R. Il sindacato coinvolge comunità e istituzioni locali quotidianamente e lo fa in modo strutturato attraverso la bilateralità. La solidarietà delle comunità e delle istituzioni sono sempre un valore aggiunto e vanno incentivate. Da sole, però, non risolvono i drammatici problemi dello sfruttamento che devono essere contrastati, innanzitutto, tramite un efficiente ed efficace sistema di vigilanza che faccia emergere lo sfruttamento e si preoccupi di recuperare il maltolto ai lavoratori e di tutelarli.
D. Le risorse attualmente disponibili per le ispezioni nei campi agricoli, appaiono insufficienti. La UILA è d’accordo di aumentare il personale o migliorare la formazione degli ispettori?
R. Sicuramente sì perché gli ispettori sono pochi e, inoltre, devono avere una formazione adeguata e specifica del settore agricolo per poter essere in grado di tutelare i lavoratori sfruttati e vittime del caporalato e assicurare loro la protezione dovuta e, soprattutto, il recupero delle mancate retribuzioni.

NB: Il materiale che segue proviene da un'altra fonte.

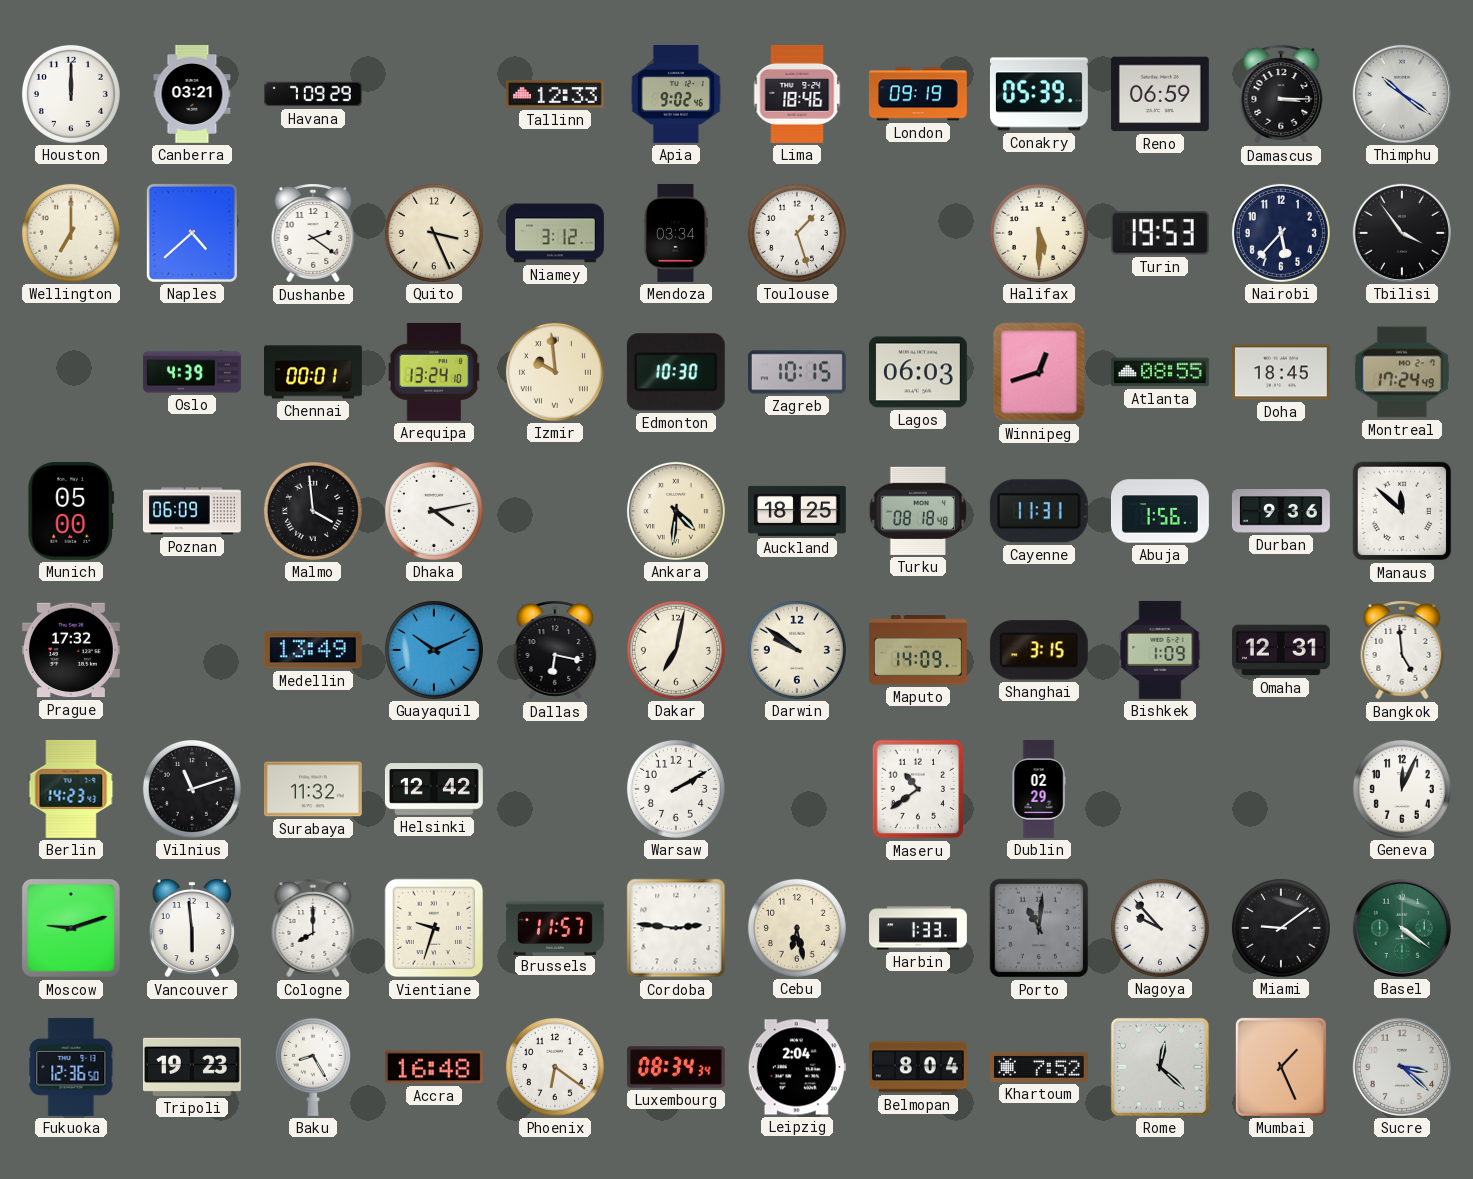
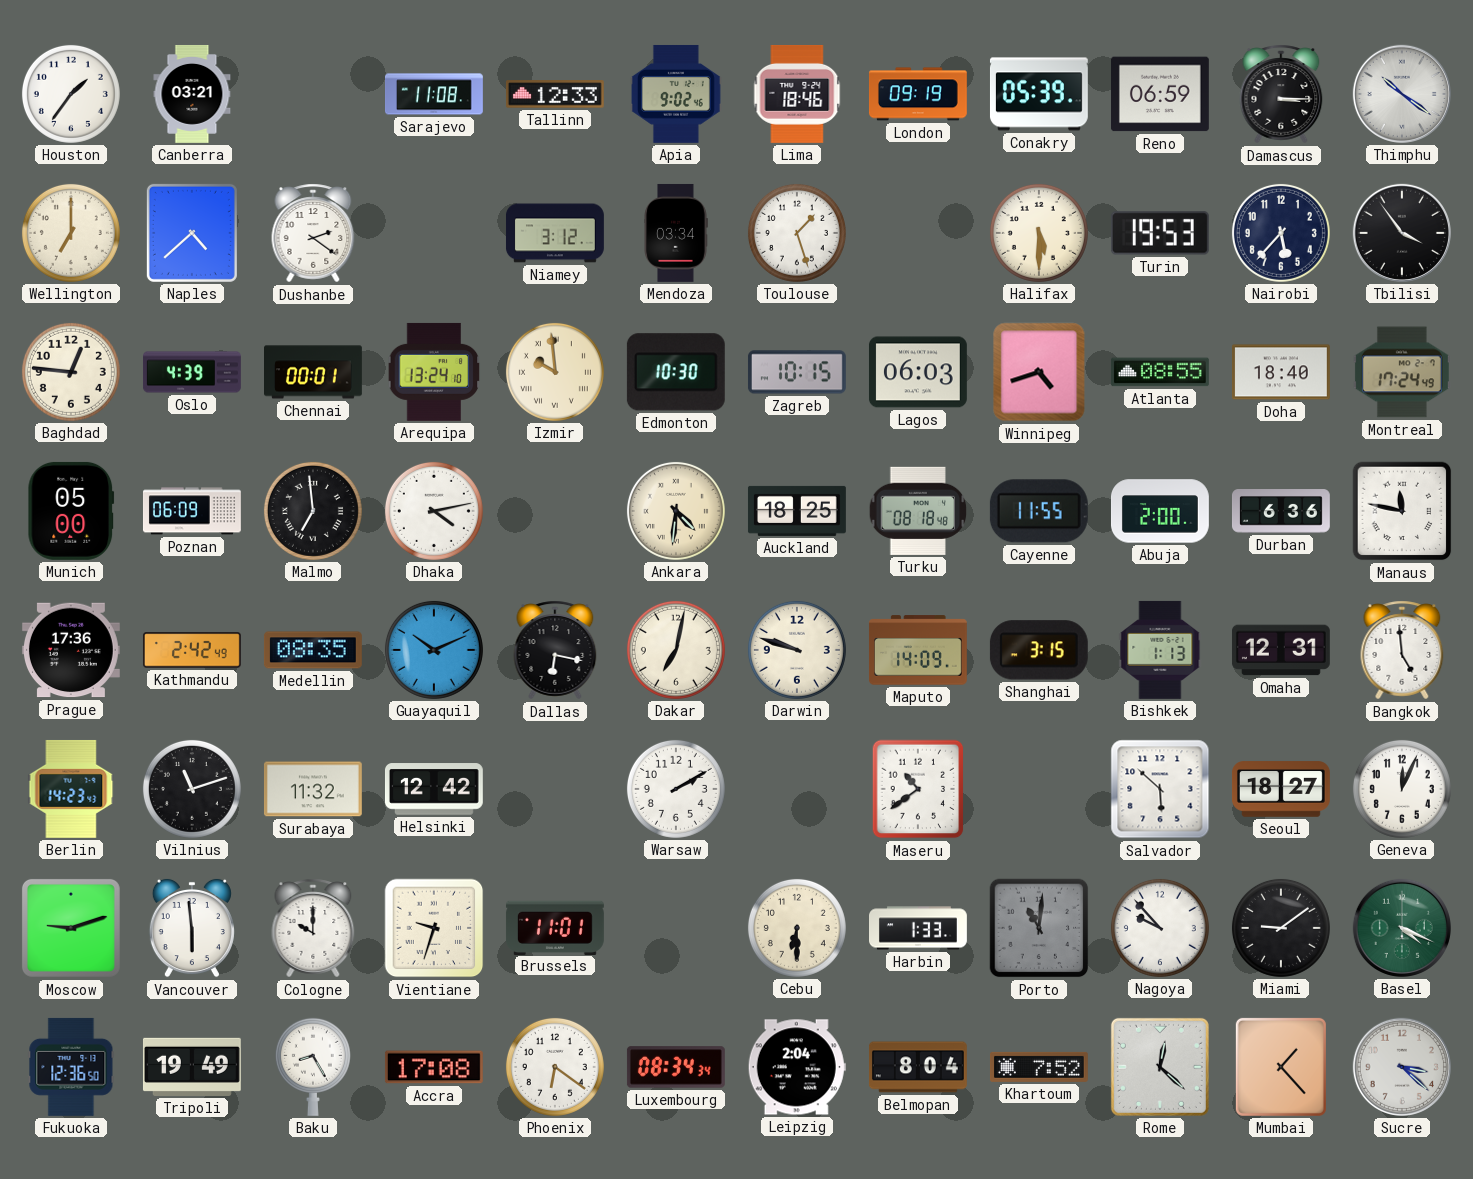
Houston: 12:00 -> 1:36
Havana: 7:09 -> none
Sarajevo: none -> 11:08
Quito: 3:26 -> none
Baghdad: none -> 12:46
Winnipeg: 12:42 -> 4:42
Doha: 18:45 -> 18:40
Malmo: 3:59 -> 6:59
Cayenne: 11:31 -> 11:55
Abuja: 1:56 -> 2:00
Durban: 9:36 -> 6:36
Manaus: 11:52 -> 11:47
Prague: 17:32 -> 17:36
Kathmandu: none -> 2:42
Medellin: 13:49 -> 08:35
Darwin: 9:51 -> 9:48
Bishkek: 1:09 -> 1:13
Dublin: 02:29 -> none
Salvador: none -> 5:52
Seoul: none -> 18:27
Cologne: 8:00 -> 10:00
Brussels: 11:57 -> 11:01
Cordoba: 2:46 -> none
Cebu: 6:28 -> 6:30
Basel: 4:21 -> 4:19
Tripoli: 19:23 -> 19:49
Accra: 16:48 -> 17:08
Mumbai: 1:26 -> 1:23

È bene sottolineare come, su questo tema, è intervenuto recentemente il Comitato per l’applicazione delle Convenzioni dell’OIL, che ha “bacchettato” l’Italia proprio sugli aspetti della quantità, qualità e coordinamento delle ispezioni in agricoltura, raccomandando al nostro paese una più corretta applicazione della Convenzione n. 129 e, in particolare, l’istituzione di un “Fondo di garanzia” per tutelare le vittime del cosiddetto “furto salariale”.
D. In che modo la UILA sta lavorando per supportare e proteggere i lavoratori migranti sfruttati? Quali iniziative o programmi avete messo in atto?
R. La Uila, a tutti i livelli, è impegnata per cercare di creare le migliori condizioni di lavoro e di vita, in particolare dei lavoratori agricoli, in quanto più esposti allo sfruttamento e alle difficoltà derivanti dal rapporto di lavoro stagionale e precario. Lo facciamo, innanzitutto come dicevo prima, attraverso i rinnovi contrattuali, sia a livello nazionale che territoriale. Poi, attraverso le azioni messe in campo dagli enti bilaterali nazionali e territoriali. Ancora, attraverso l’azione di assistenza e tutela giudiziaria dei lavoratori stranieri che denunciano situazioni di sfruttamento e si rivolgono a noi per essere sostenuti.